La crescita dei casi e il rischio sottostimato
A parlare dell’attuale situazione è il professor Giovanni Rezza, epidemiologo ed esperto di infezioni emergenti. Secondo quanto riferisce a Fanpage, l’aumento dei casi in Campania (dove si erano già verificati episodi nel 2024, ma più a sud) e, soprattutto, nel Lazio, dove è la prima volta che si registrano contagi umani, rappresenta un campanello d’allarme. Quella che si osserva, sottolinea Rezza, è solo «la punta dell’iceberg». I casi gravi vengono diagnosticati, ma si sospetta che il numero reale degli infetti sia molto più elevato.

Se nel 2024 si erano contati 20 decessi totali, il dato odierno — nove morti a fine luglio — lascia ipotizzare che la stagione 2025 possa registrare un numero di vittime superiore. A preoccupare non è tanto la diffusione del virus, quanto l’apparente incremento della letalità, oggi stimata attorno al 20% dei casi diagnosticati, contro il 10-12% dell’anno precedente. Il motivo, secondo Rezza, potrebbe essere una sottodiagnosi dei casi lievi, oppure la particolare vulnerabilità delle persone contagiate.
Virus in movimento: nuove aree colpite
La vera novità di quest’anno è rappresentata dalla geografia del contagio. Mentre nella Pianura Padana il virus West Nile è presente da oltre un decennio, con ricorrenze annuali ormai stabilizzate, oggi i focolai sembrano concentrarsi nel Centro Sud, in particolare nella provincia di Caserta e in vaste aree del Lazio. Questo spostamento rende necessaria una sorveglianza più capillare e un aggiornamento delle misure di prevenzione.

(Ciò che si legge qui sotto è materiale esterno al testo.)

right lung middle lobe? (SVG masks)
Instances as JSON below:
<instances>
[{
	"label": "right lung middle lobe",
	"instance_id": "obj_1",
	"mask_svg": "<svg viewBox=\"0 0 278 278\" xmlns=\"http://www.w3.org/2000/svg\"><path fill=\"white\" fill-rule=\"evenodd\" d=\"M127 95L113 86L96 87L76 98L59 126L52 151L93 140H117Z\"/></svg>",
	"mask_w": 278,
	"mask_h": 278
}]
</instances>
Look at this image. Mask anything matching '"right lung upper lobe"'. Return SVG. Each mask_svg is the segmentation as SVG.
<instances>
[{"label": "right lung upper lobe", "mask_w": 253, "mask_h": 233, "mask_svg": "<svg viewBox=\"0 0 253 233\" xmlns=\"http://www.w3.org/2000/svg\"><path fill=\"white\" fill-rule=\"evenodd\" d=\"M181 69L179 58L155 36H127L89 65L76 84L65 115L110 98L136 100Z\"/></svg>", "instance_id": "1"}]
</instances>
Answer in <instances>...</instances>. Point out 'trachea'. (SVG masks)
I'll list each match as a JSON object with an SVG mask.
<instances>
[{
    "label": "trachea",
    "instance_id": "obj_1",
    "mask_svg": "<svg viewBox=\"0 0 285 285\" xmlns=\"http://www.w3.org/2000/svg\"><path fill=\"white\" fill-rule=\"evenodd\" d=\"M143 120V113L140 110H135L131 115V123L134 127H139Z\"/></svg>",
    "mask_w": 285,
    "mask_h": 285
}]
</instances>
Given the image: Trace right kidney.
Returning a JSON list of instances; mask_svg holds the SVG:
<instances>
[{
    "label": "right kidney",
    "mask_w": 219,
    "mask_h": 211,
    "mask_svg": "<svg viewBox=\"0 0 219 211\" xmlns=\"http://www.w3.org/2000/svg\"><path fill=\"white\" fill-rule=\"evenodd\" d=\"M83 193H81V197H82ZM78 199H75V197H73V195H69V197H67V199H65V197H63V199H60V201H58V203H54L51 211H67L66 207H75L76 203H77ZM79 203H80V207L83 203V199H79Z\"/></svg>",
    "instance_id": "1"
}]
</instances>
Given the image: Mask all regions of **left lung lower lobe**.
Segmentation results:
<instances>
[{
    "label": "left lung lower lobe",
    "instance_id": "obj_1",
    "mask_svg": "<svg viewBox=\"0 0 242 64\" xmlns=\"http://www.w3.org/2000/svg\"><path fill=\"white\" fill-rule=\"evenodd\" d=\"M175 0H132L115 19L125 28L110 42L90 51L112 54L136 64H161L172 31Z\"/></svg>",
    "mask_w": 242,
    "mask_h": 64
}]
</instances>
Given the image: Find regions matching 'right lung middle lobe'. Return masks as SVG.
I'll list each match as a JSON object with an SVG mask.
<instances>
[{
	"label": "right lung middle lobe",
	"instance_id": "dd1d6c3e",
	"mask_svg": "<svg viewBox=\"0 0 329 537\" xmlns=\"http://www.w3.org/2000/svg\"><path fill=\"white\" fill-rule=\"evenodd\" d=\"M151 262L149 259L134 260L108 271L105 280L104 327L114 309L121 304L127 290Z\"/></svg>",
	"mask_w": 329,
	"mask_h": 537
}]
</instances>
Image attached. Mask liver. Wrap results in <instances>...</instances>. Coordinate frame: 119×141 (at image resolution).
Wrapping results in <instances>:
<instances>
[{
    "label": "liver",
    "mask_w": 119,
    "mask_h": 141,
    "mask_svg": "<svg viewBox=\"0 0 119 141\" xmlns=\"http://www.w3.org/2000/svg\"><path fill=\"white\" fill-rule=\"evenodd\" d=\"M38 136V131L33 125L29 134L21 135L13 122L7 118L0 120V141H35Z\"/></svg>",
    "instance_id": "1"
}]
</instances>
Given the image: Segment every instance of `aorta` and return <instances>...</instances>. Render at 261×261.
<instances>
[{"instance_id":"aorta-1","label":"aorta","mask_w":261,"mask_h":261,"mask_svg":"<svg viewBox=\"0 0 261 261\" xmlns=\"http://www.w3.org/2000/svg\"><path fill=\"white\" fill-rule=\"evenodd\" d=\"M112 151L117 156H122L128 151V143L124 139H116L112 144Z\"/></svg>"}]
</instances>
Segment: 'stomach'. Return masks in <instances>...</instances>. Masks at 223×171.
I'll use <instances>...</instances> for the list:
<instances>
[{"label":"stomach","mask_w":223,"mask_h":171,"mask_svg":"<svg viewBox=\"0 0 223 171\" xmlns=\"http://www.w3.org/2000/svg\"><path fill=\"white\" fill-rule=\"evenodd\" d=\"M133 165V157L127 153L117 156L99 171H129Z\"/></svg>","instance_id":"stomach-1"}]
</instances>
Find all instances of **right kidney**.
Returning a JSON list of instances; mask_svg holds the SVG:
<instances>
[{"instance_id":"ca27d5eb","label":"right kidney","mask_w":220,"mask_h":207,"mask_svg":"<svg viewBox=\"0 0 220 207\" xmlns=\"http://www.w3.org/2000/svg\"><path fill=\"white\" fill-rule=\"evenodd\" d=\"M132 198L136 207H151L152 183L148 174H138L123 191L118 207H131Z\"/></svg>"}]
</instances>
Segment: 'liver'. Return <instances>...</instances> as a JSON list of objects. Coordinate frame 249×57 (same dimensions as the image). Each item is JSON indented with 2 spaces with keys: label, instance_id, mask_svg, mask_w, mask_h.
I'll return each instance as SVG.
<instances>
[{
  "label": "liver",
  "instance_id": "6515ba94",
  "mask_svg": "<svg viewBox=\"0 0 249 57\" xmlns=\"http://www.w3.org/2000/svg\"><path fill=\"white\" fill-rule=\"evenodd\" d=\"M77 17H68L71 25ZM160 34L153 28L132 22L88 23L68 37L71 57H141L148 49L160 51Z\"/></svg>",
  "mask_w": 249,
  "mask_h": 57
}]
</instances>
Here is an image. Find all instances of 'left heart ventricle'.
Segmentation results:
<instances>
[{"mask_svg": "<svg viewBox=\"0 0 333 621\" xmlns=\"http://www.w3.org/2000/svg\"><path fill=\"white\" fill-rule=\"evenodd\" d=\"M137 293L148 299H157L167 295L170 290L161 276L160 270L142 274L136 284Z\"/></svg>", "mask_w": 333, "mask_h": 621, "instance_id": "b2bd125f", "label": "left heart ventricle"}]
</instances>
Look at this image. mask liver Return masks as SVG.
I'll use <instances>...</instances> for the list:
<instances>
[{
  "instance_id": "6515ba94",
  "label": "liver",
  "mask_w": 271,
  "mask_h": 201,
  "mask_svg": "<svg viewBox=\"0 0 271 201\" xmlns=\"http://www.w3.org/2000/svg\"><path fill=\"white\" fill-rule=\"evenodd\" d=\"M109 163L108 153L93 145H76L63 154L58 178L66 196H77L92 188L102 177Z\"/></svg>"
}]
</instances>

Tra gli interventi considerati prioritari: disinfestazioni con larvicidi, installazione di zanzariere, uso regolare di repellenti e una generale attenzione alla prevenzione del ristagno d’acqua, che rappresenta il terreno ideale per la proliferazione delle zanzare. Ogni intervento deve avere l’obiettivo di abbassare la densità della popolazione di Culex, attiva durante le ore serali, notturne e fino all’alba.

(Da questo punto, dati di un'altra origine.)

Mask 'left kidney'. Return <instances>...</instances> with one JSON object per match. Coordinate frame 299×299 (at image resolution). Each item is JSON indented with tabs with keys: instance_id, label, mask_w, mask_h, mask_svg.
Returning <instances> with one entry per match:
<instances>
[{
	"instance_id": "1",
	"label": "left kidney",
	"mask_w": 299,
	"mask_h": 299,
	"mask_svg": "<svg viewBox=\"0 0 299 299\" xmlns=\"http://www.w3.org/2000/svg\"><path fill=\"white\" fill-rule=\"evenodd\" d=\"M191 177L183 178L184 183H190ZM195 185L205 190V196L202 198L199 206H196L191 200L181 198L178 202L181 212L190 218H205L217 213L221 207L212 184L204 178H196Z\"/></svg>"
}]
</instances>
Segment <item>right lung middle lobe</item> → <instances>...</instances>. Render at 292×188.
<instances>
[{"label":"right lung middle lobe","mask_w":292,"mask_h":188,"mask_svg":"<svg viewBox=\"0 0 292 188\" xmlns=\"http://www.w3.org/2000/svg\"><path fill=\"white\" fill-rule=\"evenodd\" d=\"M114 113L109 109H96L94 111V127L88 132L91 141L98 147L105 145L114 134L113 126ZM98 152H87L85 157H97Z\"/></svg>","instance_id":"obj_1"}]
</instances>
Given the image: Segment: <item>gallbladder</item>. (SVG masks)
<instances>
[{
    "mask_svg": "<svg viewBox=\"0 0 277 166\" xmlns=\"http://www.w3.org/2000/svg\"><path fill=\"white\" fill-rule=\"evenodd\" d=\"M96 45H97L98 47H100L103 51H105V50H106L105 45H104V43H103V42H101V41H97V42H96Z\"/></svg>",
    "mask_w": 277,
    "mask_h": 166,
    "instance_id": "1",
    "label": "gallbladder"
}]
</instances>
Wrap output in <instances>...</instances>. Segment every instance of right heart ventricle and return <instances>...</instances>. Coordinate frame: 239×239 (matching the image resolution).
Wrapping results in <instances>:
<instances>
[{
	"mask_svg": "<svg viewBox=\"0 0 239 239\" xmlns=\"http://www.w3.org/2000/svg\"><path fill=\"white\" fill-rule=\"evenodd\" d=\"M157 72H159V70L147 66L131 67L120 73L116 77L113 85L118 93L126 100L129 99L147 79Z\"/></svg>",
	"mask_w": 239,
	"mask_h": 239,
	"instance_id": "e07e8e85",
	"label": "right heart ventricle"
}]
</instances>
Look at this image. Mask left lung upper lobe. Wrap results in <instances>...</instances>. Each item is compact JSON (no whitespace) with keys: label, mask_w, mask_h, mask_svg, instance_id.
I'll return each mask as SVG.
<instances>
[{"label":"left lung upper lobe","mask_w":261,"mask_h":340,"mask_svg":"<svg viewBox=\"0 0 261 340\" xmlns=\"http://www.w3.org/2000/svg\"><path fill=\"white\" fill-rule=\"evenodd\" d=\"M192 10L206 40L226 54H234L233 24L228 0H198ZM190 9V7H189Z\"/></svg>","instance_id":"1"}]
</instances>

Prevenzione, diagnosi e sfide terapeutiche
Un altro punto critico è la diagnosi tempestiva. La maggior parte delle persone infette rimane asintomatica, mentre una su cinque sviluppa sintomi come febbre, mal di testa e dolori muscolari. In estate, una febbre superiore ai 38 gradi deve far scattare l’allarme, suggerisce Rezza, specialmente se si vive in zone endemiche. È necessario rivolgersi al medico e valutare test specifici per i Flavivirus, categoria che include anche Dengue e Chikungunya.

Attualmente non esistono né vaccini né terapie antivirali specifiche per la West Nile, motivo per cui la risposta medica si limita a trattamenti di supporto. Una criticità non trascurabile, soprattutto per le fasce di popolazione più fragili. Secondo Rezza, la malattia è stata per lungo tempo trascurata dalla ricerca, e solo negli ultimi anni si è riacceso l’interesse per la messa a punto di antivirali capaci di attraversare la barriera ematoencefalica, qualora il virus arrivi al cervello.

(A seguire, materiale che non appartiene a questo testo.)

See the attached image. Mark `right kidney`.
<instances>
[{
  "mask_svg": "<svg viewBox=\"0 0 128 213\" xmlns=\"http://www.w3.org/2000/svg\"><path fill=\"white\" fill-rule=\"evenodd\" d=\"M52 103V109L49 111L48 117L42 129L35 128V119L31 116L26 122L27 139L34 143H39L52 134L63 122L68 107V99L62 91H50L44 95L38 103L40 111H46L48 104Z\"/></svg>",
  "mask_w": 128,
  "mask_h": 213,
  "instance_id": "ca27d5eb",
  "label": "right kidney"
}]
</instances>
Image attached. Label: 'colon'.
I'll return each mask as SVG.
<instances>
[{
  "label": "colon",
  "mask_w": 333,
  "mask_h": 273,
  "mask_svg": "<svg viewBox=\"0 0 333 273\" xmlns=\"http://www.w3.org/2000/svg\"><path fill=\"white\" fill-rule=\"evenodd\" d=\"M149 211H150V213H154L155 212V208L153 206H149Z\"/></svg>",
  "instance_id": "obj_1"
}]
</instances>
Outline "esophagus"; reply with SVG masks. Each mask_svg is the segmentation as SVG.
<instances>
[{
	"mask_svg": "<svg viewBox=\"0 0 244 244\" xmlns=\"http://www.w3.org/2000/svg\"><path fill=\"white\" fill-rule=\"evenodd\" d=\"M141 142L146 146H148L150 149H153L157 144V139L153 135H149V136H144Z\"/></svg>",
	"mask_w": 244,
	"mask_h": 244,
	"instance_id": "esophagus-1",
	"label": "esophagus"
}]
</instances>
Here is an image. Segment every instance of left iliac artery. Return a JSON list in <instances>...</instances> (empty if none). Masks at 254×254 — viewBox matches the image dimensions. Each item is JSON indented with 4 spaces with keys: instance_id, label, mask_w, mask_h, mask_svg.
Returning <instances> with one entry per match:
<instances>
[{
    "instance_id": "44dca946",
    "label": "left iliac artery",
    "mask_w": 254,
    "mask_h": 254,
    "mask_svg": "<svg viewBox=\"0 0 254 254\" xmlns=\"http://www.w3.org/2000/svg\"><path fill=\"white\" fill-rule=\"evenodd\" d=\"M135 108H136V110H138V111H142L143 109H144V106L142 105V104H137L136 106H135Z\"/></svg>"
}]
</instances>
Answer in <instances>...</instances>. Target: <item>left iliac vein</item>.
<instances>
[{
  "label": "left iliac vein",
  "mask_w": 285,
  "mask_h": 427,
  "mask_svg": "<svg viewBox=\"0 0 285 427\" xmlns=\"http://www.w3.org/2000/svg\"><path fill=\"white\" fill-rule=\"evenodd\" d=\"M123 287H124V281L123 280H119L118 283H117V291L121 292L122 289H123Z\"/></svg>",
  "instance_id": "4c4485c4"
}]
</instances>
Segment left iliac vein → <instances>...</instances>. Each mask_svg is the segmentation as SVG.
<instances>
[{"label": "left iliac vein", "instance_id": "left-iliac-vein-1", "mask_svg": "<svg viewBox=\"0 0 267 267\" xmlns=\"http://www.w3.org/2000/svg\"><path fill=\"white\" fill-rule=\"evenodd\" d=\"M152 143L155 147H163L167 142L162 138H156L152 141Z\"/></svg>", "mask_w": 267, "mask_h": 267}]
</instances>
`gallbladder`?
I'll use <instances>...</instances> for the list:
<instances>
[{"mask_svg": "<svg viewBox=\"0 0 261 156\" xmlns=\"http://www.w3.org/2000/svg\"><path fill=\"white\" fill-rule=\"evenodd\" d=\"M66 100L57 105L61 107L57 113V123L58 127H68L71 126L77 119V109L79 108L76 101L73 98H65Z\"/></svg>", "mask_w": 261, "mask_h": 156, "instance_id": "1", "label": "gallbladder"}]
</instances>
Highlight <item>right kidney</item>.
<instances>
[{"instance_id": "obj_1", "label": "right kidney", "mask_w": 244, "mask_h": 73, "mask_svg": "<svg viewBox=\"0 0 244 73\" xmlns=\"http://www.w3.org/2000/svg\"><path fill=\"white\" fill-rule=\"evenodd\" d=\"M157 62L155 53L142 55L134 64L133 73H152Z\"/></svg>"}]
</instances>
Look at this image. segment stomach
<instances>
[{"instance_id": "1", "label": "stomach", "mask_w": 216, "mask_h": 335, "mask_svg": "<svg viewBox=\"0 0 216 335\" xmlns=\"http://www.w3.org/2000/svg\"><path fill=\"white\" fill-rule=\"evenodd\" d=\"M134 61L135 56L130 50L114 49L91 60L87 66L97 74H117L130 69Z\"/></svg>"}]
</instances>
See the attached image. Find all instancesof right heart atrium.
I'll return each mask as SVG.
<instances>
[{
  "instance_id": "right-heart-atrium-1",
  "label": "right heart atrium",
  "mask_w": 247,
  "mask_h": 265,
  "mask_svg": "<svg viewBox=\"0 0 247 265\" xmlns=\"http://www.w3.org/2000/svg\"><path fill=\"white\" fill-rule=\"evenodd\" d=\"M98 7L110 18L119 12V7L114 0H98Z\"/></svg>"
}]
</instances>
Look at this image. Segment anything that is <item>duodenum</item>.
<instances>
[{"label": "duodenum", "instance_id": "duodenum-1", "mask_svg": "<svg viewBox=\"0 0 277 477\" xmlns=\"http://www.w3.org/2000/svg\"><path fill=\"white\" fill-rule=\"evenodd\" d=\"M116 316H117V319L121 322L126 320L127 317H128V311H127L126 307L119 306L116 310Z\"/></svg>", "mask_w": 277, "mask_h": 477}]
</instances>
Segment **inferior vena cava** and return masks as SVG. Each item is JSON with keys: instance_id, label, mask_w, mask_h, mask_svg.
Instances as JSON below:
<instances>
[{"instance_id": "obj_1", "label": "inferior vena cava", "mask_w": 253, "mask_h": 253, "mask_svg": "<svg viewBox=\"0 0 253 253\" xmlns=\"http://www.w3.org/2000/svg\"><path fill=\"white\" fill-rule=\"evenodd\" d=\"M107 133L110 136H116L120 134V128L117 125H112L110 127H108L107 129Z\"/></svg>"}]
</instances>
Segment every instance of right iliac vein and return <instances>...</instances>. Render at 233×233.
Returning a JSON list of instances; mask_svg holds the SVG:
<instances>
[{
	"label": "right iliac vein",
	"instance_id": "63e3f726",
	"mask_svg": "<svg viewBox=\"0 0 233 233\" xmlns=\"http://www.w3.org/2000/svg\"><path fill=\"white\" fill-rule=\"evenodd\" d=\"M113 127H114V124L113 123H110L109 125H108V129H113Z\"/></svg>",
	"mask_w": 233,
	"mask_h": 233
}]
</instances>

Serve un piano nazionale e più prevenzione
Le misure di emergenza, per quanto fondamentali, non bastano più. L’epidemiologo sottolinea l’importanza di intervenire preventivamente, con campagne di disinfestazione mirate già prima dell’estate, spinte da una regia centralizzata tra Ministero, Regioni e Comuni. È inoltre essenziale rafforzare il sistema di sorveglianza attiva, che oggi si basa su animali sentinella come cavalli e polli, ma che potrebbe includere anche il monitoraggio degli uccelli migratori, spesso portatori del virus.
Serve infine una geolocalizzazione dinamica dei casi umani, per individuare rapidamente i nuovi focolai e agire di conseguenza. In un’Italia sempre più simile a un Paese tropicale part-time, come osserva Rezza, in cui le estati si alternano tra Dengue, Chikungunya e ora West Nile, l’unico modo per non farsi trovare impreparati è pensare in anticipo, agire localmente e coordinarsi a livello nazionale.